[Saved entries]
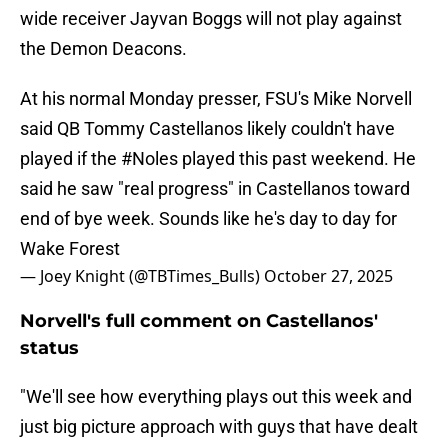
wide receiver Jayvan Boggs will not play against
the Demon Deacons.
At his normal Monday presser, FSU's Mike Norvell
said QB Tommy Castellanos likely couldn't have
played if the
#Noles
played this past weekend. He
said he saw "real progress" in Castellanos toward
end of bye week. Sounds like he's day to day for
Wake Forest
— Joey Knight (@TBTimes_Bulls)
October 27, 2025
Norvell's full comment on Castellanos'
status
"We'll see how everything plays out this week and
just big picture approach with guys that have dealt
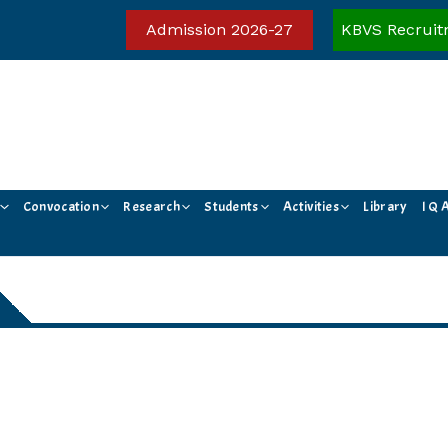
Admission 2026-27
KBVS Recruit
Convocation
Research
Students
Activities
Library
I Q 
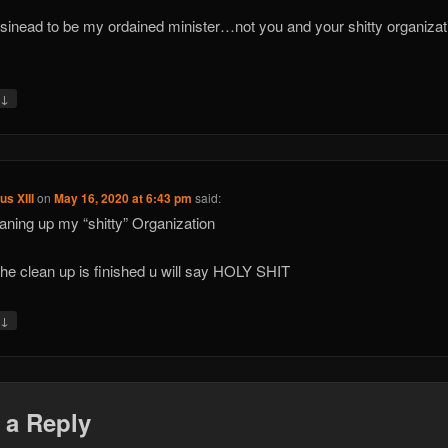
 sinead to be my ordained minister…not you and your shitty organizat
↓
y
us XIII
on
May 16, 2020 at 6:43 pm
said:
eaning up my “shitty” Organization
he clean up is finished u will say HOLY SHIT
↓
y
 a Reply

# [AIM OF THE EXERCISE]
Since only a number is wanted, please say how many lines in the data include the word "this".

# [EXERCISE RESPONSE]
2